The show, held on May 20, featured the work of recent graduates of the Academy of Art & Design at Tsinghua University (AADTHU). Formerly known as the Central Academy of Arts and Design, the school was China’s first institution of higher learning for industrial, graphic, and clothing design. 

The runway performance did not draw any complaints from live audiences. But when the institution uploaded footage of it to Chinese video-streaming platform Bilibili last week, viewers were quick to notice that there was a troubling lack of diversity among its cast of Chinese models: They appeared to have been chosen for their obviously slanted eyes, a physical characteristic of Chinese people that has long been stereotyped in racist depictions by Westerners. 

Critics also noted that a certain style of makeup, defined by dramatic black eyeliner, was applied to all Chinese models, which deliberately made their eyes look even smaller and more slanted.

It didn’t take long for the video to make its way over to Weibo, where outrage became feverish.  Much of the criticism was directed at AADTHU, which was called out for playing to offensive Western stereotypes of Asian people’s appearance. 

“I’m not saying that Chinese people or people of Asian descent can’t look like this. But I’ve encountered very few people who actually have this kind of eye in my lifetime. The Academy must have gone out of its way to find so many Chinese models who looked the same way,” a Weibo user commented (in Chinese). Another one remarked (in Chinese), “Domestic artists need to stop feeding into racist stereotypes about Chinese people having small and slanted eyes. This is embarrassing.”

However, some internet users said that the backlash was an “overreaction,” arguing that the humiliation that many critics claimed to have felt was actually indicative of them not being comfortable in their own skin. Wrote one (in Chinese), “Why do we want Chinese models to look less Chinese? No one should feel ashamed of having slanted eyes!” A second said (in Chinese), “I wonder how many people who are angry over this actually want to have double eyelid surgery to make their eyes look bigger.”

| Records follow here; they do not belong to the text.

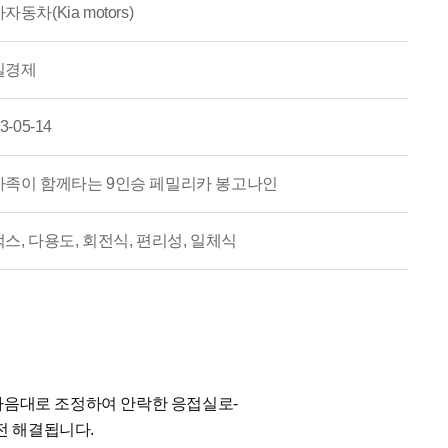
자동차(Kia motors)
일경제
3-05-14
가족이 함께타는 9인승 페밀리카 봉고나인
스, 다용도, 회전식, 편리성, 일체식
마음대로 조정하여 안락한 응접실로-
전 해결됩니다.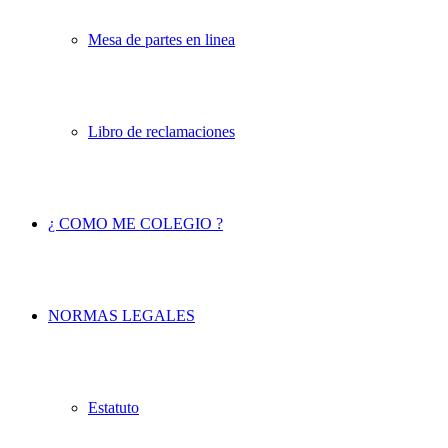
Mesa de partes en linea
Libro de reclamaciones
¿ COMO ME COLEGIO ?
NORMAS LEGALES
Estatuto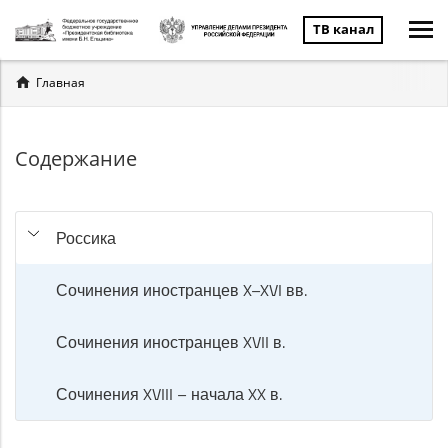
ТВ канал
Вы
Главная
здесь
Содержание
Россика
Сочинения иностранцев X–XVI вв.
Сочинения иностранцев XVII в.
Сочинения XVIII – начала XX в.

As of today, “Is the controversy over slanted eyes at Tsinghua’s graduate show an overreaction” (清华毕设眯眯眼争议是反应过度吗), the primary Weibo hashtag related to the matter, has garnered roughly 300 million views. AADTHU has yet to make a comment on the issue.

Despite the mixed reactions to AADTHU’s fashion show, there’s no argument that when a non-Asian person pulls back the corners of their eyes, it’s a racially pejorative pose that deserves to be called out and condemned. In fact, the offensive gesture was exactly what got American supermodel Gigi Hadid dropped at the last minute for a fashion show in Shanghai in 2017, after she was seen in a social media post squinting her eyes at a dinner to mimic a cookie depicting the face of Buddha.